Task instructions
Below are the records; reproduce all of them exactly but without any images.

Extracted page text data

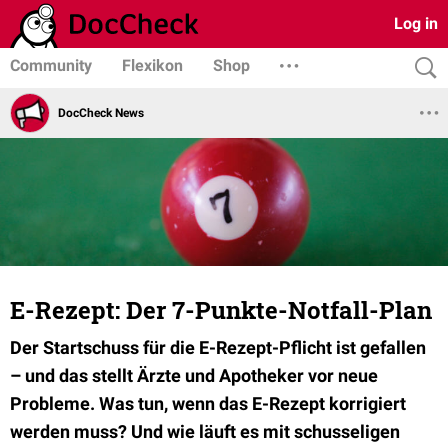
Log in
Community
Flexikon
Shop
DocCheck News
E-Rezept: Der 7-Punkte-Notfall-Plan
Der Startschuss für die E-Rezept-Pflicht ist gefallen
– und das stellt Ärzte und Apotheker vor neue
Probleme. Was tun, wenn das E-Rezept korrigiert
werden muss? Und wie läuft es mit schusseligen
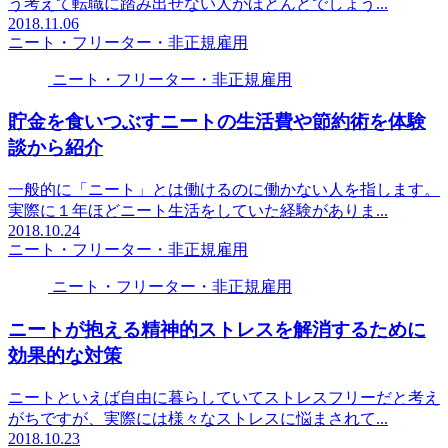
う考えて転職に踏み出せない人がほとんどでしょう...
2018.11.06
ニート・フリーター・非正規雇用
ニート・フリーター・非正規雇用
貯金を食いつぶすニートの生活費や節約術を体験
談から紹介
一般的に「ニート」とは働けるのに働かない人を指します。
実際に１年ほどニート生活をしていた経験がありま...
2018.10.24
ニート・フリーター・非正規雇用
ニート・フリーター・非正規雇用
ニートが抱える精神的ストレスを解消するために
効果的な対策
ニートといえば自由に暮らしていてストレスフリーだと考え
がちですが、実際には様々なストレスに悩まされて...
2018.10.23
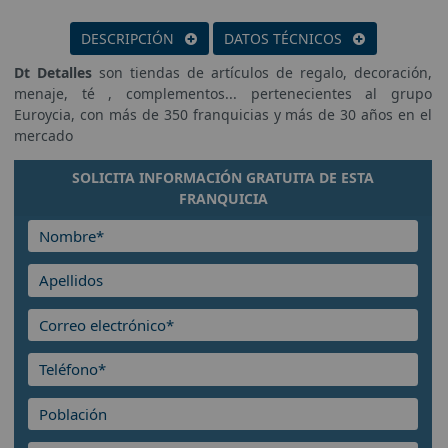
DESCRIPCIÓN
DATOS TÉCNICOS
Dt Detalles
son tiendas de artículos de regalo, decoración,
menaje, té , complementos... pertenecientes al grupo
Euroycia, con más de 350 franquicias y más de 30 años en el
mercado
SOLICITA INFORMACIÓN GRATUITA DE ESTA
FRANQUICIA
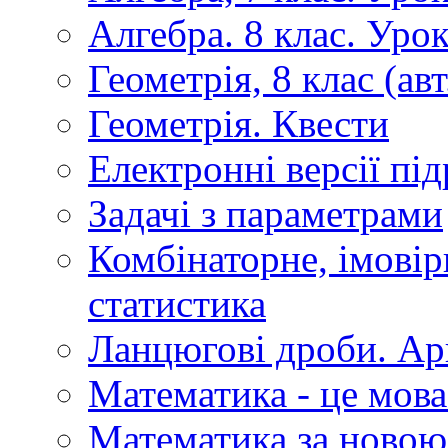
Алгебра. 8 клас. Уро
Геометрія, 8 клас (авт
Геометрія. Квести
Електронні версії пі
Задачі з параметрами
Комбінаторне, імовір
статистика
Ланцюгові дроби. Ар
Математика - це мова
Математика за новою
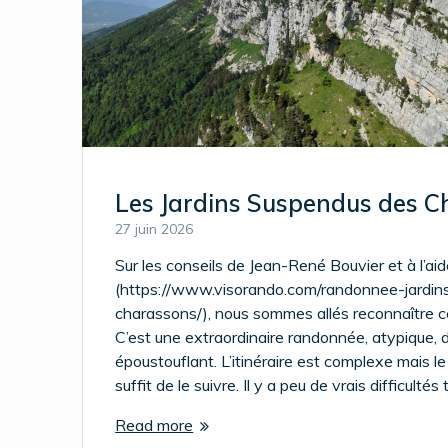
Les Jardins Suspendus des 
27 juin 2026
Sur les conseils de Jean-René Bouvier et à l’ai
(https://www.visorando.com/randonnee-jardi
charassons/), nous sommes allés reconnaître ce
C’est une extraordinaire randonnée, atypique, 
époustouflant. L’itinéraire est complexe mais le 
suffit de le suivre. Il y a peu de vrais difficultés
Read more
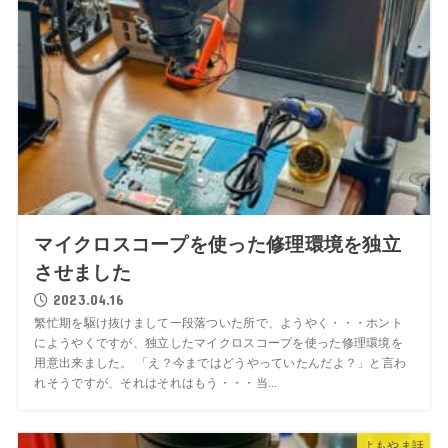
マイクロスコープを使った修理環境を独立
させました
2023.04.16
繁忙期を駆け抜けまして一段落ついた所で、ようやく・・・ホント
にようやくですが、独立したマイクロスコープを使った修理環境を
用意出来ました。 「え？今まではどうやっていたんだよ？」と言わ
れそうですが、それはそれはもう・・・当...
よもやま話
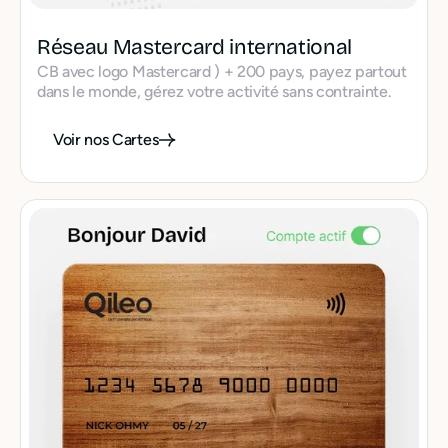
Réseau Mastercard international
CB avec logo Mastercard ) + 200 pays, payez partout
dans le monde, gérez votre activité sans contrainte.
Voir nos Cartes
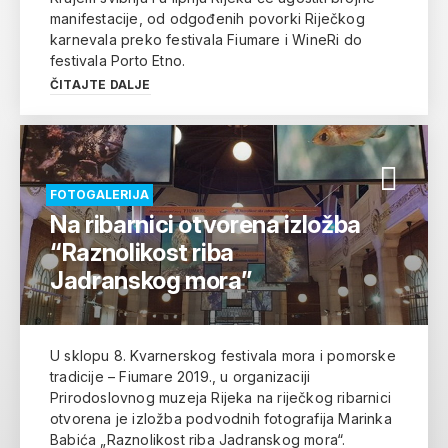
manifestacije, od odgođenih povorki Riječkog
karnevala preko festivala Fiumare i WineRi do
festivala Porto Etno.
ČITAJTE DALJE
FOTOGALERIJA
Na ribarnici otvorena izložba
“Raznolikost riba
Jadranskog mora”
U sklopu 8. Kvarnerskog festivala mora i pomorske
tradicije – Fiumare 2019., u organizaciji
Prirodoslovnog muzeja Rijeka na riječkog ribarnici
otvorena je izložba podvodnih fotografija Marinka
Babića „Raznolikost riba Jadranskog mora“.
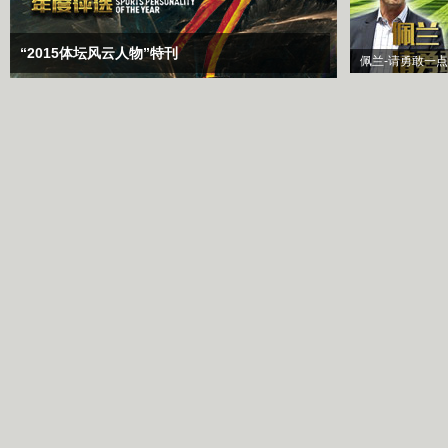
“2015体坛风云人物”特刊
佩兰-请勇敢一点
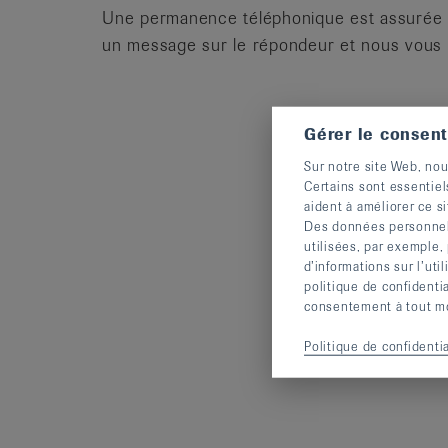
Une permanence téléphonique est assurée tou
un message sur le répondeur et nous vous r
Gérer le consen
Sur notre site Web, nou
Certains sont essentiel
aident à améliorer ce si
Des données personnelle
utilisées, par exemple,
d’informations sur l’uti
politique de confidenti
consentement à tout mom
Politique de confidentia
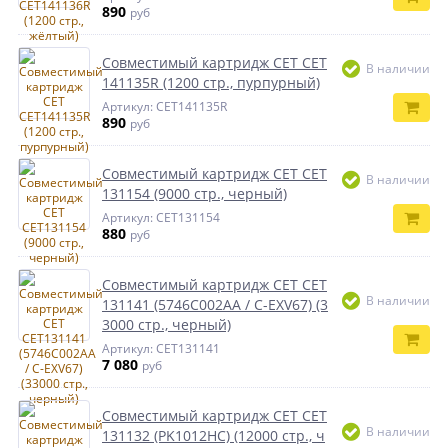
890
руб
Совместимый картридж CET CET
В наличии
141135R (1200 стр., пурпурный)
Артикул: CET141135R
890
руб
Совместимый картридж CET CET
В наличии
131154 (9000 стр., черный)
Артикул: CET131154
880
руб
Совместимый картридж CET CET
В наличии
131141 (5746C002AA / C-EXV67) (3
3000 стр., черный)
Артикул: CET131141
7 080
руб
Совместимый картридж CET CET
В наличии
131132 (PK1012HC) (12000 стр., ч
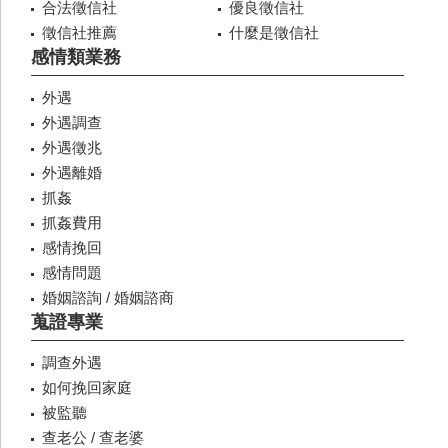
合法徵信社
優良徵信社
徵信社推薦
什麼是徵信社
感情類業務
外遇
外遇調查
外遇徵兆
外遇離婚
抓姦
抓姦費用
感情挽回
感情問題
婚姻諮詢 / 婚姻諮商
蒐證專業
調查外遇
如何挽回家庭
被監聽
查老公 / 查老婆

Answer below
Log in
Community
Flexikon
Shop
DocCheck News
E-Rezept: Der 7-Punkte-Notfall-Plan
Der Startschuss für die E-Rezept-Pflicht ist gefallen
– und das stellt Ärzte und Apotheker vor neue
Probleme. Was tun, wenn das E-Rezept korrigiert
werden muss? Und wie läuft es mit schusseligen
う考えて転職に踏み出せない人がほとんどでしょう...
2018.11.06
ニート・フリーター・非正規雇用
ニート・フリーター・非正規雇用
貯金を食いつぶすニートの生活費や節約術を体験
談から紹介
一般的に「ニート」とは働けるのに働かない人を指します。
実際に１年ほどニート生活をしていた経験がありま...
2018.10.24
ニート・フリーター・非正規雇用
ニート・フリーター・非正規雇用
ニートが抱える精神的ストレスを解消するために
効果的な対策
ニートといえば自由に暮らしていてストレスフリーだと考え
がちですが、実際には様々なストレスに悩まされて...
2018.10.23
DESCRIPCIÓN
DATOS TÉCNICOS
Dt Detalles
son tiendas de artículos de regalo, decoración,
menaje, té , complementos... pertenecientes al grupo
Euroycia, con más de 350 franquicias y más de 30 años en el
mercado
SOLICITA INFORMACIÓN GRATUITA DE ESTA
FRANQUICIA
Алгебра. 8 клас. Уро
Геометрія, 8 клас (авт
Геометрія. Квести
Електронні версії пі
Задачі з параметрами
Комбінаторне, імовір
статистика
Ланцюгові дроби. Ар
Математика - це мова
Математика за новою
Les Jardins Suspendus des 
27 juin 2026
Sur les conseils de Jean-René Bouvier et à l’ai
(https://www.visorando.com/randonnee-jardi
charassons/), nous sommes allés reconnaître ce
C’est une extraordinaire randonnée, atypique, 
époustouflant. L’itinéraire est complexe mais le 
suffit de le suivre. Il y a peu de vrais difficultés
Read more
マイクロスコープを使った修理環境を独立
させました
2023.04.16
繁忙期を駆け抜けまして一段落ついた所で、ようやく・・・ホント
にようやくですが、独立したマイクロスコープを使った修理環境を
用意出来ました。 「え？今まではどうやっていたんだよ？」と言わ
れそうですが、それはそれはもう・・・当...
よもやま話
Réseau Mastercard international
CB avec logo Mastercard ) + 200 pays, payez partout
dans le monde, gérez votre activité sans contrainte.
Voir nos Cartes
manifestacije, od odgođenih povorki Riječkog
karnevala preko festivala Fiumare i WineRi do
festivala Porto Etno.
ČITAJTE DALJE
FOTOGALERIJA
Na ribarnici otvorena izložba
“Raznolikost riba
Jadranskog mora”
U sklopu 8. Kvarnerskog festivala mora i pomorske
tradicije – Fiumare 2019., u organizaciji
Prirodoslovnog muzeja Rijeka na riječkog ribarnici
otvorena je izložba podvodnih fotografija Marinka
Babića „Raznolikost riba Jadranskog mora“.
“2015体坛风云人物”特刊
佩兰-请勇敢一点
Une permanence téléphonique est assurée tou
un message sur le répondeur et nous vous r
Gérer le consen
Sur notre site Web, nou
Certains sont essentiel
aident à améliorer ce si
Des données personnelle
utilisées, par exemple,
d’informations sur l’uti
politique de confidenti
consentement à tout mom
Politique de confidentia
890
руб
Совместимый картридж CET CET
В наличии
141135R (1200 стр., пурпурный)
Артикул: CET141135R
890
руб
Совместимый картридж CET CET
В наличии
131154 (9000 стр., черный)
Артикул: CET131154
880
руб
Совместимый картридж CET CET
В наличии
131141 (5746C002AA / C-EXV67) (3
3000 стр., черный)
Артикул: CET131141
7 080
руб
Совместимый картридж CET CET
В наличии
131132 (PK1012HC) (12000 стр., ч
合法徵信社
優良徵信社
徵信社推薦
什麼是徵信社
感情類業務
外遇
外遇調查
外遇徵兆
外遇離婚
抓姦
抓姦費用
感情挽回
感情問題
婚姻諮詢 / 婚姻諮商
蒐證專業
調查外遇
如何挽回家庭
被監聽
查老公 / 查老婆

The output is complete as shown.